Task description:
Your job is to return every line in the data holding the string "logo".
─── Extracted material
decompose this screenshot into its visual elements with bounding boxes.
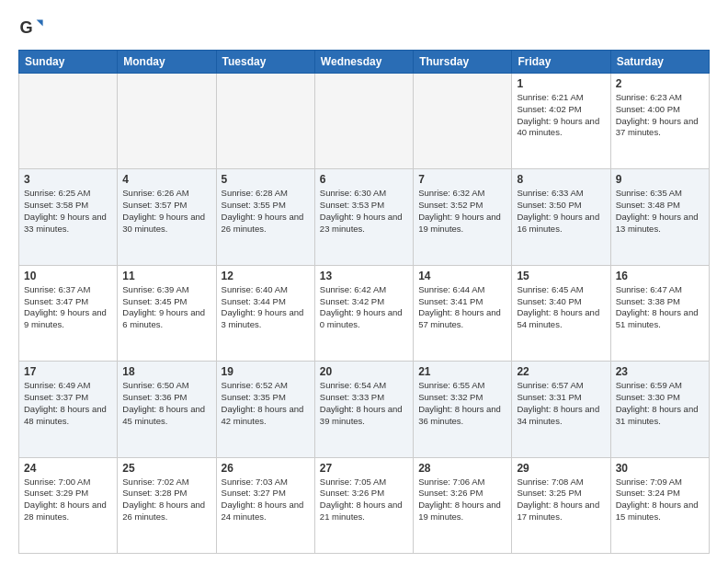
svg-marker-1 <box>37 20 43 27</box>
day-info: Sunrise: 6:32 AM Sunset: 3:52 PM Dayligh… <box>418 188 506 235</box>
calendar-header-saturday: Saturday <box>610 51 709 74</box>
day-info: Sunrise: 7:08 AM Sunset: 3:25 PM Dayligh… <box>517 477 605 523</box>
day-number: 18 <box>122 365 210 378</box>
calendar-cell: 15Sunrise: 6:45 AM Sunset: 3:40 PM Dayli… <box>512 265 610 361</box>
day-info: Sunrise: 7:03 AM Sunset: 3:27 PM Dayligh… <box>222 477 310 523</box>
calendar-cell: 12Sunrise: 6:40 AM Sunset: 3:44 PM Dayli… <box>216 265 314 361</box>
calendar-header-monday: Monday <box>118 51 216 74</box>
day-number: 5 <box>222 173 310 186</box>
day-number: 30 <box>616 462 704 475</box>
day-info: Sunrise: 6:50 AM Sunset: 3:36 PM Dayligh… <box>122 380 210 427</box>
day-info: Sunrise: 6:25 AM Sunset: 3:58 PM Dayligh… <box>24 188 112 235</box>
calendar-header-wednesday: Wednesday <box>314 51 413 74</box>
day-info: Sunrise: 7:05 AM Sunset: 3:26 PM Dayligh… <box>320 477 408 523</box>
calendar-cell: 24Sunrise: 7:00 AM Sunset: 3:29 PM Dayli… <box>19 457 118 553</box>
calendar-cell <box>414 74 512 169</box>
day-number: 29 <box>517 462 605 475</box>
day-info: Sunrise: 7:02 AM Sunset: 3:28 PM Dayligh… <box>122 477 210 523</box>
day-info: Sunrise: 6:30 AM Sunset: 3:53 PM Dayligh… <box>320 188 408 235</box>
day-number: 11 <box>122 270 210 282</box>
day-info: Sunrise: 7:06 AM Sunset: 3:26 PM Dayligh… <box>418 477 506 523</box>
calendar-cell: 14Sunrise: 6:44 AM Sunset: 3:41 PM Dayli… <box>414 265 512 361</box>
day-number: 17 <box>24 365 112 378</box>
day-number: 7 <box>418 173 506 186</box>
calendar-cell: 9Sunrise: 6:35 AM Sunset: 3:48 PM Daylig… <box>610 169 709 265</box>
calendar-cell: 2Sunrise: 6:23 AM Sunset: 4:00 PM Daylig… <box>610 74 709 169</box>
calendar: SundayMondayTuesdayWednesdayThursdayFrid… <box>18 50 710 554</box>
day-info: Sunrise: 6:40 AM Sunset: 3:44 PM Dayligh… <box>222 284 310 331</box>
day-info: Sunrise: 6:49 AM Sunset: 3:37 PM Dayligh… <box>24 380 112 427</box>
day-number: 16 <box>616 270 704 282</box>
calendar-cell: 3Sunrise: 6:25 AM Sunset: 3:58 PM Daylig… <box>19 169 118 265</box>
day-number: 20 <box>320 365 408 378</box>
day-info: Sunrise: 6:45 AM Sunset: 3:40 PM Dayligh… <box>517 284 605 331</box>
day-number: 2 <box>616 77 704 90</box>
calendar-header-tuesday: Tuesday <box>216 51 314 74</box>
calendar-cell: 19Sunrise: 6:52 AM Sunset: 3:35 PM Dayli… <box>216 362 314 457</box>
calendar-cell: 18Sunrise: 6:50 AM Sunset: 3:36 PM Dayli… <box>118 362 216 457</box>
calendar-cell: 23Sunrise: 6:59 AM Sunset: 3:30 PM Dayli… <box>610 362 709 457</box>
header: G <box>18 15 710 40</box>
calendar-cell <box>314 74 413 169</box>
day-number: 23 <box>616 365 704 378</box>
calendar-cell: 25Sunrise: 7:02 AM Sunset: 3:28 PM Dayli… <box>118 457 216 553</box>
day-number: 3 <box>24 173 112 186</box>
day-info: Sunrise: 6:57 AM Sunset: 3:31 PM Dayligh… <box>517 380 605 427</box>
day-info: Sunrise: 7:09 AM Sunset: 3:24 PM Dayligh… <box>616 477 704 523</box>
calendar-cell: 29Sunrise: 7:08 AM Sunset: 3:25 PM Dayli… <box>512 457 610 553</box>
day-info: Sunrise: 6:21 AM Sunset: 4:02 PM Dayligh… <box>517 92 605 139</box>
day-number: 15 <box>517 270 605 282</box>
calendar-cell: 20Sunrise: 6:54 AM Sunset: 3:33 PM Dayli… <box>314 362 413 457</box>
calendar-header-friday: Friday <box>512 51 610 74</box>
calendar-cell: 6Sunrise: 6:30 AM Sunset: 3:53 PM Daylig… <box>314 169 413 265</box>
svg-text:G: G <box>19 18 32 37</box>
calendar-cell <box>19 74 118 169</box>
day-number: 1 <box>517 77 605 90</box>
day-info: Sunrise: 6:33 AM Sunset: 3:50 PM Dayligh… <box>517 188 605 235</box>
day-info: Sunrise: 6:23 AM Sunset: 4:00 PM Dayligh… <box>616 92 704 139</box>
day-info: Sunrise: 6:26 AM Sunset: 3:57 PM Dayligh… <box>122 188 210 235</box>
logo-icon: G <box>18 15 44 40</box>
day-info: Sunrise: 6:44 AM Sunset: 3:41 PM Dayligh… <box>418 284 506 331</box>
day-info: Sunrise: 6:59 AM Sunset: 3:30 PM Dayligh… <box>616 380 704 427</box>
day-number: 12 <box>222 270 310 282</box>
day-number: 10 <box>24 270 112 282</box>
calendar-cell: 1Sunrise: 6:21 AM Sunset: 4:02 PM Daylig… <box>512 74 610 169</box>
day-number: 14 <box>418 270 506 282</box>
day-number: 21 <box>418 365 506 378</box>
calendar-cell: 5Sunrise: 6:28 AM Sunset: 3:55 PM Daylig… <box>216 169 314 265</box>
day-number: 27 <box>320 462 408 475</box>
day-info: Sunrise: 6:37 AM Sunset: 3:47 PM Dayligh… <box>24 284 112 331</box>
calendar-cell: 7Sunrise: 6:32 AM Sunset: 3:52 PM Daylig… <box>414 169 512 265</box>
day-number: 24 <box>24 462 112 475</box>
day-number: 22 <box>517 365 605 378</box>
calendar-cell: 17Sunrise: 6:49 AM Sunset: 3:37 PM Dayli… <box>19 362 118 457</box>
day-info: Sunrise: 6:52 AM Sunset: 3:35 PM Dayligh… <box>222 380 310 427</box>
day-info: Sunrise: 6:28 AM Sunset: 3:55 PM Dayligh… <box>222 188 310 235</box>
calendar-header-sunday: Sunday <box>19 51 118 74</box>
calendar-cell: 21Sunrise: 6:55 AM Sunset: 3:32 PM Dayli… <box>414 362 512 457</box>
day-info: Sunrise: 7:00 AM Sunset: 3:29 PM Dayligh… <box>24 477 112 523</box>
day-info: Sunrise: 6:42 AM Sunset: 3:42 PM Dayligh… <box>320 284 408 331</box>
calendar-header-thursday: Thursday <box>414 51 512 74</box>
day-number: 6 <box>320 173 408 186</box>
day-info: Sunrise: 6:55 AM Sunset: 3:32 PM Dayligh… <box>418 380 506 427</box>
calendar-cell: 27Sunrise: 7:05 AM Sunset: 3:26 PM Dayli… <box>314 457 413 553</box>
day-number: 19 <box>222 365 310 378</box>
calendar-cell: 10Sunrise: 6:37 AM Sunset: 3:47 PM Dayli… <box>19 265 118 361</box>
calendar-cell <box>216 74 314 169</box>
day-info: Sunrise: 6:35 AM Sunset: 3:48 PM Dayligh… <box>616 188 704 235</box>
calendar-cell: 13Sunrise: 6:42 AM Sunset: 3:42 PM Dayli… <box>314 265 413 361</box>
day-number: 26 <box>222 462 310 475</box>
logo: G <box>18 15 46 40</box>
calendar-cell: 11Sunrise: 6:39 AM Sunset: 3:45 PM Dayli… <box>118 265 216 361</box>
calendar-cell: 16Sunrise: 6:47 AM Sunset: 3:38 PM Dayli… <box>610 265 709 361</box>
day-number: 4 <box>122 173 210 186</box>
day-info: Sunrise: 6:54 AM Sunset: 3:33 PM Dayligh… <box>320 380 408 427</box>
day-number: 13 <box>320 270 408 282</box>
calendar-cell <box>118 74 216 169</box>
calendar-cell: 4Sunrise: 6:26 AM Sunset: 3:57 PM Daylig… <box>118 169 216 265</box>
calendar-cell: 26Sunrise: 7:03 AM Sunset: 3:27 PM Dayli… <box>216 457 314 553</box>
day-number: 28 <box>418 462 506 475</box>
day-number: 9 <box>616 173 704 186</box>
──────
Answer box:
logo-icon: G <box>18 15 44 40</box>
logo: G <box>18 15 46 40</box>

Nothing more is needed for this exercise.